At least, I haven't seen todays (2018) compilers cut dependency chains on without a #pragma omp reduce, or other assistance from the programmer.

I've unrolled loops myself to good sucess. But it isn't as easy as some people think it is.

Without knowing about dependency chains or ILP, small loops are often best left in smaller compact form. You leverage the branch predictor and minimize uop cache usage. I'd argue the typical program benefits from compact loops more.

2 comments

You are right, the vast majority of loops should be left without unrolling. In fact, the majority of code should be compiled for size, not for speed. For a typical application you probably have 99% of the code not being very performance sensitive, and the remaining 1% is where the time is spent. Still, people regularly compile for speed to good effect, because it's so important to compile that 1% for speed that you are better off just compiling everything that way if you aren't able/willing to profile and figure what code falls in the 1%.

That's nothing specific to unrolling though: it applies to all optimizations which trade off size and speed.

About dependency chains and ILP: of course the compiler is in the perfect places to be aware of all of this. They have detailed machine models updated carefully as new CPUs come out (in fact, some of the earliest details about new CPU models often comes from compiler commits from insiders where hardware details are necessarily leaked).

A compiler could certainly statically analyze a loop using an approach similar to Intel IACA or OASCA [1], and then unroll the loop a few times and run the analysis again and see if it improves. So it doesn't need any kind of sophisticated analysis, just try-and-measure. Of course, compilers don't actually work like this. One of reasons it is not so easy is that optimizations is done in layers, against a machine independent IR, and you might not be able to carefully evaluate the impact of unrolling until some later time, possibly as late the machine-dependent instruction emission. This issue is pervasive across many compiler optimizations, and leads to many cases where a compiler generates bad code where a human wouldn't.

---

[1] https://github.com/RRZE-HPC/OSACA

I had to give it some thought.

Integer-based code probably can (theoretically) be optimized by a good enough compiler I haven't thought of all overflow / underflow conditions, but most "normal" code, consisting of adds, subtracts, and AND/OR/XORs, probably can be broken up as needed by the compiler.
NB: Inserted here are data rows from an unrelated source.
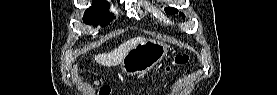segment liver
Wrapping results in <instances>:
<instances>
[{
	"mask_svg": "<svg viewBox=\"0 0 277 95\" xmlns=\"http://www.w3.org/2000/svg\"><path fill=\"white\" fill-rule=\"evenodd\" d=\"M144 39L145 38L143 37L130 39L109 53L96 55L95 60L97 63L103 66H115L117 64H120L126 54Z\"/></svg>",
	"mask_w": 277,
	"mask_h": 95,
	"instance_id": "liver-1",
	"label": "liver"
}]
</instances>
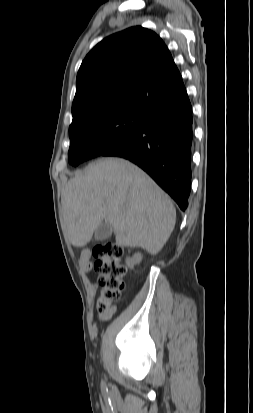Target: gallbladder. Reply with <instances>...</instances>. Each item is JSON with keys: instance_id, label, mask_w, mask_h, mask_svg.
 Wrapping results in <instances>:
<instances>
[{"instance_id": "1", "label": "gallbladder", "mask_w": 253, "mask_h": 413, "mask_svg": "<svg viewBox=\"0 0 253 413\" xmlns=\"http://www.w3.org/2000/svg\"><path fill=\"white\" fill-rule=\"evenodd\" d=\"M113 227L110 223L101 222L98 228L95 231L94 238L97 241H102L107 239L112 235Z\"/></svg>"}]
</instances>
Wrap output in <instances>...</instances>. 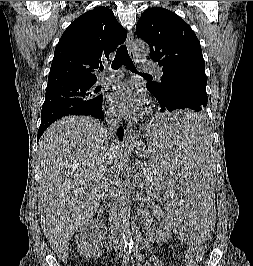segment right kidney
Returning <instances> with one entry per match:
<instances>
[{
    "label": "right kidney",
    "instance_id": "obj_1",
    "mask_svg": "<svg viewBox=\"0 0 253 266\" xmlns=\"http://www.w3.org/2000/svg\"><path fill=\"white\" fill-rule=\"evenodd\" d=\"M103 226L96 220L90 219L78 228L76 243L79 253L85 258L102 256L106 242L103 241Z\"/></svg>",
    "mask_w": 253,
    "mask_h": 266
}]
</instances>
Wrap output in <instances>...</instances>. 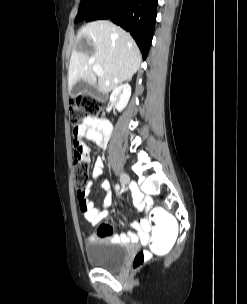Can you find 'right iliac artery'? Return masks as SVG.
<instances>
[{
	"mask_svg": "<svg viewBox=\"0 0 247 304\" xmlns=\"http://www.w3.org/2000/svg\"><path fill=\"white\" fill-rule=\"evenodd\" d=\"M119 184L115 186V190L118 192Z\"/></svg>",
	"mask_w": 247,
	"mask_h": 304,
	"instance_id": "obj_1",
	"label": "right iliac artery"
}]
</instances>
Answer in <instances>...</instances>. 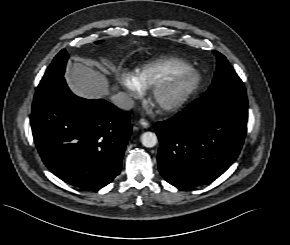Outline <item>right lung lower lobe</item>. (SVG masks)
<instances>
[{
    "instance_id": "98d812e1",
    "label": "right lung lower lobe",
    "mask_w": 290,
    "mask_h": 245,
    "mask_svg": "<svg viewBox=\"0 0 290 245\" xmlns=\"http://www.w3.org/2000/svg\"><path fill=\"white\" fill-rule=\"evenodd\" d=\"M31 127L49 170L73 186L93 189L120 173L132 131L128 112L74 95L64 77L37 87Z\"/></svg>"
}]
</instances>
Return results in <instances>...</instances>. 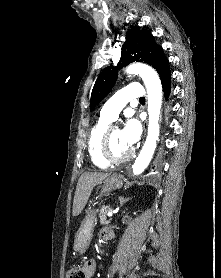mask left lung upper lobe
Wrapping results in <instances>:
<instances>
[{"mask_svg":"<svg viewBox=\"0 0 221 278\" xmlns=\"http://www.w3.org/2000/svg\"><path fill=\"white\" fill-rule=\"evenodd\" d=\"M134 61L145 62L155 68L157 72L168 63L162 47L155 43L151 33L139 28L128 30L118 66L106 67L94 84L91 94V110L109 94L116 82L118 70Z\"/></svg>","mask_w":221,"mask_h":278,"instance_id":"1","label":"left lung upper lobe"}]
</instances>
But floating-point code MUST execute in precisely the order that the programmer specifies. In general, (A+B)+C does NOT equal A + (B+C) for floats.

For integer-code, divison is definitely order-specific, while multiplication might be order-specific in overflow conditions (I haven't 100% thought this through yet...). But in any case, the compiler can probably split up operations to take advantage of ILP as long as the results output the same bits.

Which isn't true for some operations (ie: floating point add)

--------

In any case, the "#pragma omp reduce" gives the compiler assurance from the programmer that the ordering does not matter. I think that's why something like that could benefit from parallelism a bit better.

Just run benchmarks with -fno-unroll-loops and see what damage it does to performance.